_Problem_.
Your answer must be the full set of records, copied exactly, with no pictures in it.
....
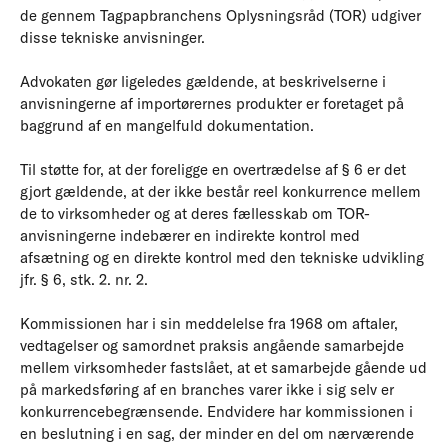
de gennem Tagpapbranchens Oplysningsråd (TOR) udgiver
disse tekniske anvisninger.
Advokaten gør ligeledes gældende, at beskrivelserne i
anvisningerne af importørernes produkter er foretaget på
baggrund af en mangelfuld dokumentation.
Til støtte for, at der foreligge en overtrædelse af § 6 er det
gjort gældende, at der ikke består reel konkurrence mellem
de to virksomheder og at deres fællesskab om TOR-
anvisningerne indebærer en indirekte kontrol med
afsætning og en direkte kontrol med den tekniske udvikling
jfr. § 6, stk. 2. nr. 2.
Kommissionen har i sin meddelelse fra 1968 om aftaler,
vedtagelser og samordnet praksis angående samarbejde
mellem virksomheder fastslået, at et samarbejde gående ud
på markedsføring af en branches varer ikke i sig selv er
konkurrencebegrænsende. Endvidere har kommissionen i
en beslutning i en sag, der minder en del om nærværende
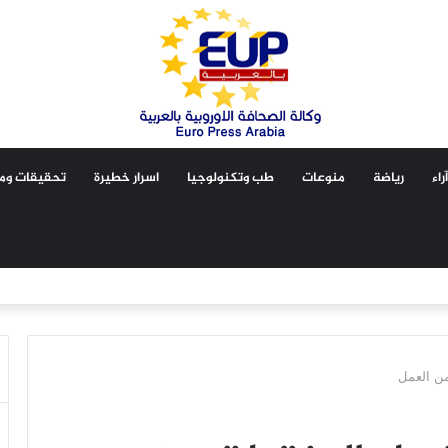
آراء
رياضة
منوعات
طب وتكنولوجيا
اسرار خطيرة
تحقيقات ومق
من العمل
....
_Reply to the exercise_.
de gennem Tagpapbranchens Oplysningsråd (TOR) udgiver
disse tekniske anvisninger.
Advokaten gør ligeledes gældende, at beskrivelserne i
anvisningerne af importørernes produkter er foretaget på
baggrund af en mangelfuld dokumentation.
Til støtte for, at der foreligge en overtrædelse af § 6 er det
gjort gældende, at der ikke består reel konkurrence mellem
de to virksomheder og at deres fællesskab om TOR-
anvisningerne indebærer en indirekte kontrol med
afsætning og en direkte kontrol med den tekniske udvikling
jfr. § 6, stk. 2. nr. 2.
Kommissionen har i sin meddelelse fra 1968 om aftaler,
vedtagelser og samordnet praksis angående samarbejde
mellem virksomheder fastslået, at et samarbejde gående ud
på markedsføring af en branches varer ikke i sig selv er
konkurrencebegrænsende. Endvidere har kommissionen i
en beslutning i en sag, der minder en del om nærværende
آراء
رياضة
منوعات
طب وتكنولوجيا
اسرار خطيرة
تحقيقات ومق
من العمل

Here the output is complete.